Sherry wines aged via oxidation are fortified until 17 percent abv. Because yeast can’t live on to those levels, oxygen can link up with the wine. As a result, it creates caramel-like, nutty notes, and develops, viscous, round texture.


This wine is always fortified and sweet. The dry and warm conditions in the Douro Valley of Portugal make ripe, robust red wines, but white grapes are yielded, too. Port is typically the result of a combination of different grape varieties, unlike Sherry.

The most popular varieties used to make Port include Tinta Roriz, Tinta Cao, Tinta Barroca, and Touriga Franca. Port wines are aged in barrel woods. Also, an in-depth tasting is done to determine the wines that are concentrated and structure enough for vintage Port wine production.

Then, the wines are examined to discover those fitting for long-aging in barrels to make high-quality Ports. Other wines are assessed best for bottling after several years or mixed into basic Port wines.

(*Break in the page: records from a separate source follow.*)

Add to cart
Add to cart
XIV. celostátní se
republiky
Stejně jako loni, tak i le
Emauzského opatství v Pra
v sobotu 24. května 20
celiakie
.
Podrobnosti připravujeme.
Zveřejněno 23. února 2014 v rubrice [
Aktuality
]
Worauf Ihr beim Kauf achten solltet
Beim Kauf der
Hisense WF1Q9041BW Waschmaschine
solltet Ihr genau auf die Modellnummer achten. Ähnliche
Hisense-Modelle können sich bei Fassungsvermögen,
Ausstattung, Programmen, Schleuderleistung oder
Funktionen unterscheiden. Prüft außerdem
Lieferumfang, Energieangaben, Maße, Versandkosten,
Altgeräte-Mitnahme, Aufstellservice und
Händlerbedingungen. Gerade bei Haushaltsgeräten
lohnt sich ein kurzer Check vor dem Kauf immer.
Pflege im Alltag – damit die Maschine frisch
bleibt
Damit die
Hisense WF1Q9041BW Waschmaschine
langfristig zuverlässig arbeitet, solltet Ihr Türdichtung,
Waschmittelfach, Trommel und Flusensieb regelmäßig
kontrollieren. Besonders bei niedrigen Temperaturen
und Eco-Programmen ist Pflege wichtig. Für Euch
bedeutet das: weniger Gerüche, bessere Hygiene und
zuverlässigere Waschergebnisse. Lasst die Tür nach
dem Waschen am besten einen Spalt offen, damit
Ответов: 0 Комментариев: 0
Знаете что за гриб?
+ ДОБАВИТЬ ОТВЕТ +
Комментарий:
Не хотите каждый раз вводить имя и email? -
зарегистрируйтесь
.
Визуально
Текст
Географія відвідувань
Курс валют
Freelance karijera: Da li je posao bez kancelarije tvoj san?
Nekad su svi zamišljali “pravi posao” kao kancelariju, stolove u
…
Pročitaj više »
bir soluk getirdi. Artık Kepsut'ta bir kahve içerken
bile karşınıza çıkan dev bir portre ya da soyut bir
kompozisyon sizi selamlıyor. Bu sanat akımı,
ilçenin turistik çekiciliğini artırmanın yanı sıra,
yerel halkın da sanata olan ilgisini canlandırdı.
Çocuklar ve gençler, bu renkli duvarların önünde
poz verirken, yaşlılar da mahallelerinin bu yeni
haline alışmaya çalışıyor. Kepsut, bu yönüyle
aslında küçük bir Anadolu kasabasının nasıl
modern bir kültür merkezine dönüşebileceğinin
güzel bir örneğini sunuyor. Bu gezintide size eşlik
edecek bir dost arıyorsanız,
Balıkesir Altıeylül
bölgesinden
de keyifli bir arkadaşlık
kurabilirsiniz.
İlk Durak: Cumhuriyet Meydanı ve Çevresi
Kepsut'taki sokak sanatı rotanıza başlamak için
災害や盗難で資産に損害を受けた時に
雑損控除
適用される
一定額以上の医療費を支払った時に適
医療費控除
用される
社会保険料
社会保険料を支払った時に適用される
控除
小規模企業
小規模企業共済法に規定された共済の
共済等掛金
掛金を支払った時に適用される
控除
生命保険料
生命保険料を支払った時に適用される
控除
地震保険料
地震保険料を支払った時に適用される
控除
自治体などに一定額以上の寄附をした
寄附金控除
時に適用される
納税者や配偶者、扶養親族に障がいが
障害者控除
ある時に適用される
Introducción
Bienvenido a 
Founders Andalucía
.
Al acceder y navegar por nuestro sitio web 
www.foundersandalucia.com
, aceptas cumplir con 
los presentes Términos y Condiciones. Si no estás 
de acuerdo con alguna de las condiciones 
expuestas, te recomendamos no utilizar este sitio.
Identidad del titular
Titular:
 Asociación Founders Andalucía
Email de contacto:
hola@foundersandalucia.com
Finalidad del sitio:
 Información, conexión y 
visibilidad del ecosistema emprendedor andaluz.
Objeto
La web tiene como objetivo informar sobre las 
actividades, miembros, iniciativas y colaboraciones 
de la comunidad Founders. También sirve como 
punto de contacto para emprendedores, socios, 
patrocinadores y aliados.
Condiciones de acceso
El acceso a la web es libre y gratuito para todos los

This wine is one of the most famous wines in the world, first fortified in 1773. Although commoditization in the past years led to a decrease in quality, some winemakers in Sicily have restored and used high-caliber, traditional Marsala.

Marsala is stored in rows of cherry or oak barrels through a solera system, like Sherry. The wines could be categorized based on their maturation and are mostly non-vintage. The classifications span from “Vergine” to fine wines.

Vergine refers to wines aged for about five years and is dry. On the other hand, fine wines can be aged for only a year.


Fortified wines are vicious, delicious wines that’s usually enjoyed as a sipping treat after or before dinner. The common fortified wine types are Sherry, Port, and Marsala. These wines have been fortified with the grape spirit like brandy.

The primary use of fortification was to keep and prolong the wine because many wines were susceptible to turn sour during extended sea explorations. The grape spirit enhances and boosts the natural flavors of the wine and is added during the wine’s fermentation.

This technique brings the abv up to 20% abv. Moreover, fortified wines can be produced in either a sweet or dry style.